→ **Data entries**
____

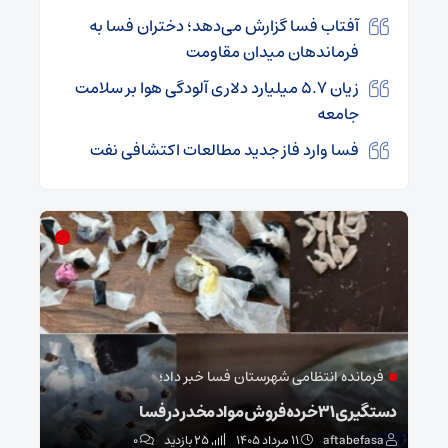
آفتاب فسا گزارش می‌دهد؛ دختران فسا به
فرماندهان میدان مقاومت
زیان ۵.۷ میلیارد دلاری آلودگی هوا بر سلامت
جامعه
فسا وارد فاز جدید مطالعات اکتشافی نفت
فرمانده انتظامی شهرستان فسا خبر داد؛
جر
سا
دستگیری ۳۱ خرده‌فروش مواد مخدر در فسا
نقره
aftabefasa
۱۱ مرداد ۱۴۰۵
25 بازدید
۰
sa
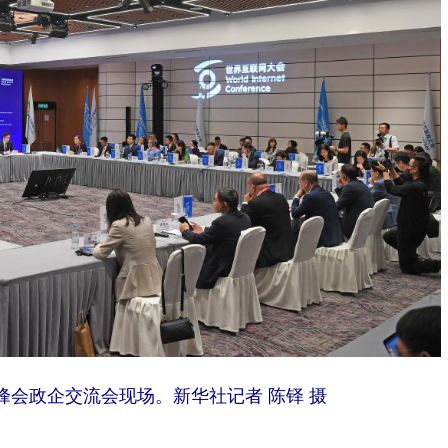
峰会政企交流会现场。新华社记者 陈铎 摄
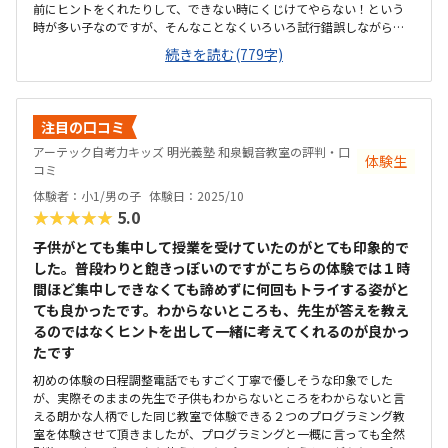
前にヒントをくれたりして、できない時にくじけてやらない！という
時が多い子なのですが、そんなことなくいろいろ試行錯誤しながらで
きた！が増えていってました。ブロックとワークシートを使った教材
続きを読む(779字)
は、子どもの興味関心が高く30分以上集中してやっていました。鉛筆
を持って考えるじゃなく指先で実際に動かして考えるは、活発的な年
長男子にはハマっていたようです。車をプログラミングで動かす教材
は、何がどうなったら動くのかがあまりよくわかっていなさそうなの
注目の口コミ
と、パソコン操作がほぼ初めてだったので、マウスの機微な動かし方
アーテック自考力キッズ 明光義塾 和泉観音教室の評判・口
が難しく飽きてました。教材自体は、プログラミングした通りに動く
体験生
コミ
という物でとても面白いなと親は思いました。駐車場は2台ありました
が、私は運転が上手ではないので何度も切りかえしながら停めまし
体験者：小1/男の子
体験日：2025/10
た。駐輪場もありました。交差点付近に立地しており、比較的車も多
★★★★★
5.0
いところです。建物の2階で、明るい雰囲気でした。チャイムもなって
いて塾という感じでした。年長から通うには早いかなという雰囲気で
子供がとても集中して授業を受けていたのがとても印象的で
はあります。机や椅子はたくさんあり仕切りなどもありました。プロ
した。普段わりと飽きっぽいのですがこちらの体験では１時
グラミング教室が他にないので比較できないのですが、教材費が結構
間ほど集中しできなくても諦めずに何回もトライする姿がと
かかるなという印象でした。他の習い事と比べても、3000〜5000円程
ても良かったです。わからないところも、先生が答えを教え
高いです。年長での習い事としては高いかなぁという印象です。ブロッ
るのではなくヒントを出して一緒に考えてくれるのが良かっ
ク教材が子どもにハマる物でとても集中してできていました。これは
どうだろう？これは？と試行錯誤しながらやっていたので親としても
たです
楽しそうで嬉しかったです。また体験したブロックを頂けたので子ど
初めの体験の日程調整電話でもすごく丁寧で優しそうな印象でした
もは大喜びで帰りの車で早速いろいろな物を作っていました。
が、実際そのままの先生で子供もわからないところをわからないと言
える朗かな人柄でした同じ教室で体験できる２つのプログラミング教
室を体験させて頂きましたが、プログラミングと一概に言っても全然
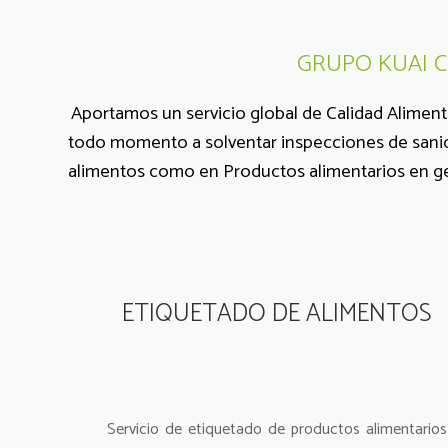
GRUPO KUAI Con
Aportamos un servicio global de Calidad Alimen
todo momento a solventar inspecciones de sanid
alimentos como en Productos alimentarios en gene
ETIQUETADO DE ALIMENTOS
Servicio de etiquetado de productos alimentarios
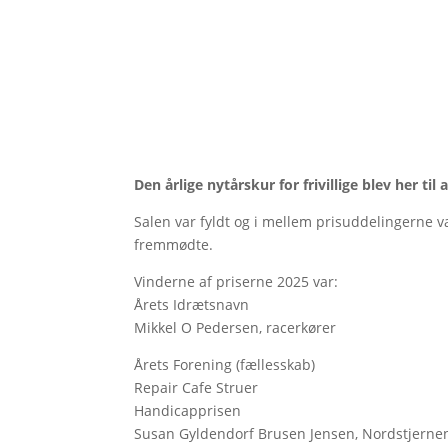
Den årlige nytårskur for frivillige blev her til
Salen var fyldt og i mellem prisuddelingerne v
fremmødte.
Vinderne af priserne 2025 var:
Årets Idrætsnavn
Mikkel O Pedersen, racerkører
Årets Forening (fællesskab)
Repair Cafe Struer
Handicapprisen
Susan Gyldendorf Brusen Jensen, Nordstjernen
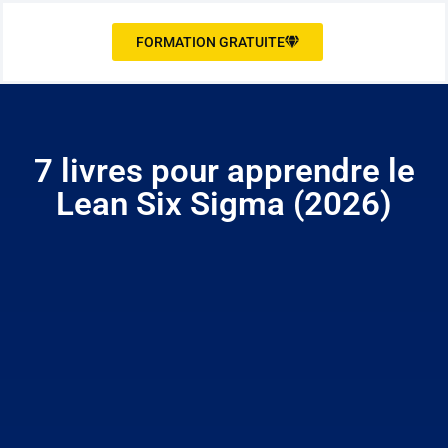
FORMATION GRATUITE
7 livres pour apprendre le
Lean Six Sigma (2026)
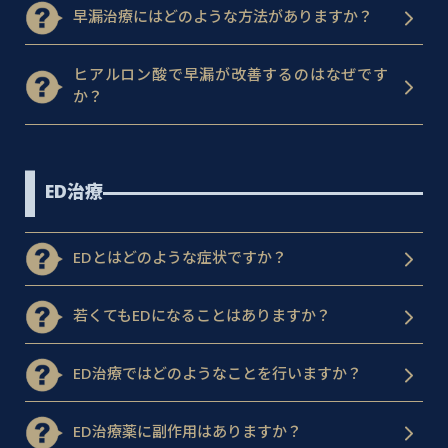
早漏治療にはどのような方法がありますか？
ヒアルロン酸で早漏が改善するのはなぜです
か？
ED治療
EDとはどのような症状ですか？
若くてもEDになることはありますか？
ED治療ではどのようなことを行いますか？
ED治療薬に副作用はありますか？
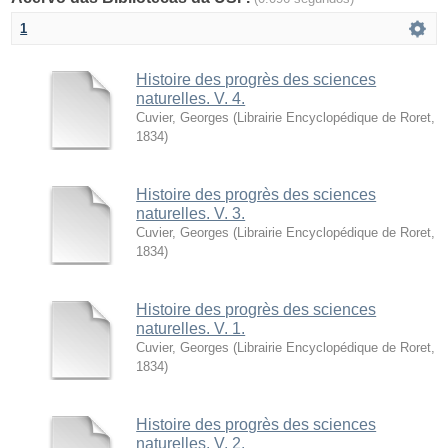
1
Histoire des progrès des sciences
naturelles. V. 4.
Cuvier, Georges
(
Librairie Encyclopédique de Roret
,
1834
)
Histoire des progrès des sciences
naturelles. V. 3.
Cuvier, Georges
(
Librairie Encyclopédique de Roret
,
1834
)
Histoire des progrès des sciences
naturelles. V. 1.
Cuvier, Georges
(
Librairie Encyclopédique de Roret
,
1834
)
Histoire des progrès des sciences
naturelles. V. 2.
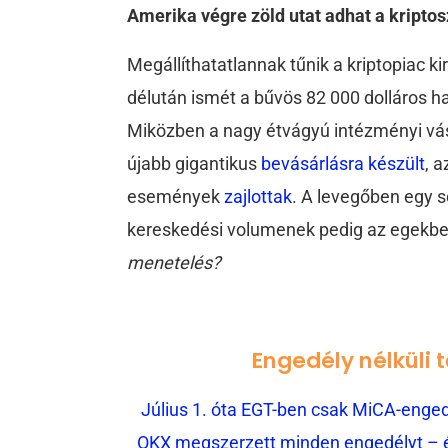
Amerika végre zöld utat adhat a kripto
Megállíthatatlannak tűnik a kriptopiac ki
délután ismét a bűvös 82 000 dolláros ha
Miközben a nagy étvágyú intézményi vásá
újabb gigantikus
bevásárlásra készült
, 
események
zajlottak
. A levegőben egy s
kereskedési volumenek pedig az egekb
menetelés?
Engedély nélküli 
Július 1. óta EGT-ben csak MiCA-engedé
OKX megszerzett minden engedélyt – és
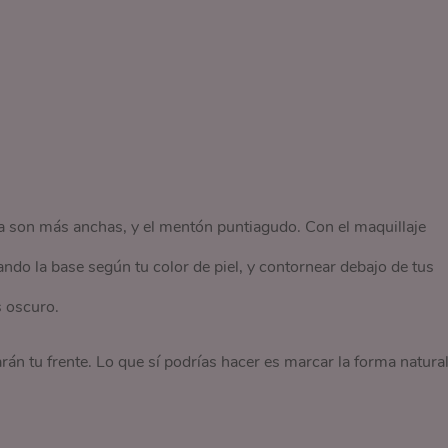
ula son más anchas, y el mentón puntiagudo. Con el maquillaje
do la base según tu color de piel, y contornear debajo de tus
s oscuro.
arán tu frente. Lo que sí podrías hacer es marcar la forma natura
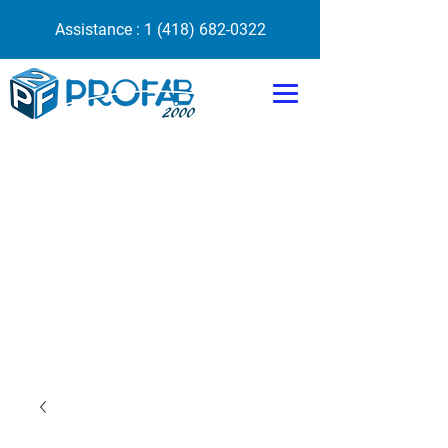
Assistance :
1 (418) 682-0322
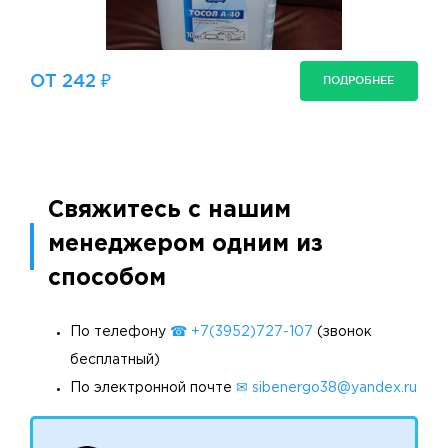
ОТ 242 ₽
ПОДРОБНЕЕ
Свяжитесь с нашим
менеджером одним из
способом
По телефону
☎ +7(3952)727-107
(звонок
бесплатный)
По электронной почте
✉ sibenergo38@yandex.ru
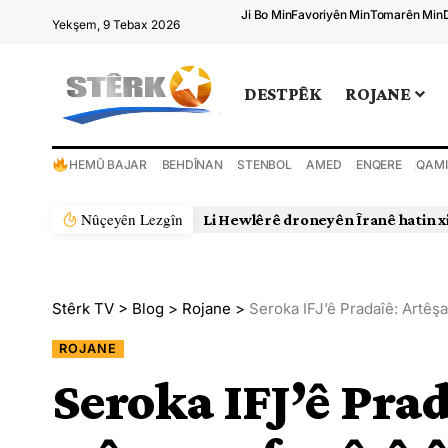
Ji Bo Min
Favoriyên Min
Tomarên Min
Yekşem, 9 Tebax 2026
DESTPÊK
ROJANE
HEMÛ BAJAR
BEHDÎNAN
STENBOL
AMED
ENQERE
QAMI
Nûçeyên Lezgîn
Stêrk TV
>
Blog
>
Rojane
>
Seroka IFJ’ê Pradaîê: Artêş
ROJANE
Seroka IFJ’ê Prad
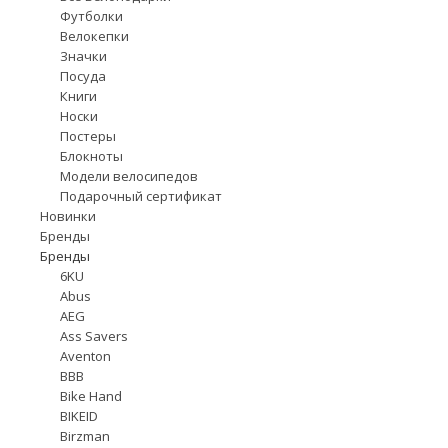
Футболки
Велокепки
Значки
Посуда
Книги
Носки
Постеры
Блокноты
Модели велосипедов
Подарочный сертификат
Новинки
Бренды
Бренды
6KU
Abus
AEG
Ass Savers
Aventon
BBB
Bike Hand
BIKEID
Birzman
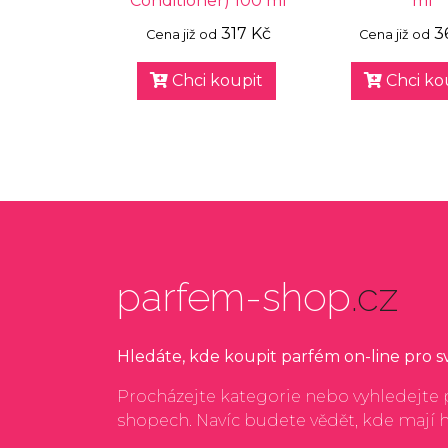
Conditioner) 100 ml
ml
317 Kč
3
Cena již od
Cena již od
Chci koupit
Chci ko
parfem-shop
.cz
Hledáte, kde koupit parfém on-line pro 
Procházejte kategorie nebo vyhledejte p
shopech. Navíc budete vědět, kde mají 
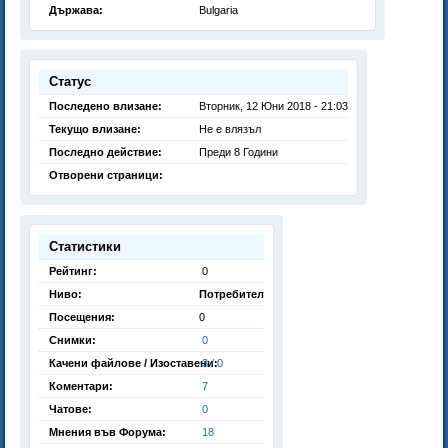
Държава:
Bulgaria
Статус
Последено влизане:
Вторник, 12 Юни 2018 - 21:03
Текущо влизане:
Не е влязъл
Последно действие:
Преди 8 Години
Отворени страници:
Статистики
Рейтинг:
0
Ниво:
Потребител
Посещения:
0
Снимки:
0
Качени файлове / Изоставени:
3 / 0
Коментари:
7
Чатове:
0
Мнения във Форума:
18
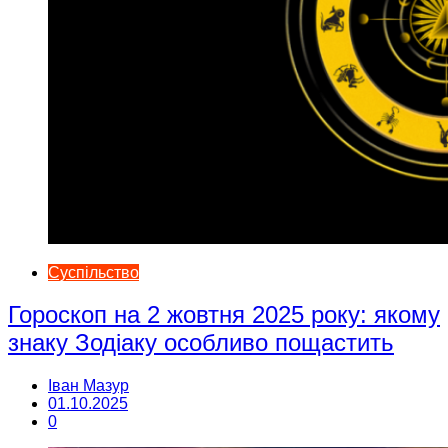
Суспільство
Гороскоп на 2 жовтня 2025 року: якому
знаку Зодіаку особливо пощастить
Іван Мазур
01.10.2025
0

____

→ **WHAT THE TASK ASKS**
Every line holding the string "naturelles" should be copied here, so please find those lines in the data.

→ **RESPONSE BELOW**
naturelles. V. 4.
naturelles. V. 3.
naturelles. V. 1.
naturelles. V. 2.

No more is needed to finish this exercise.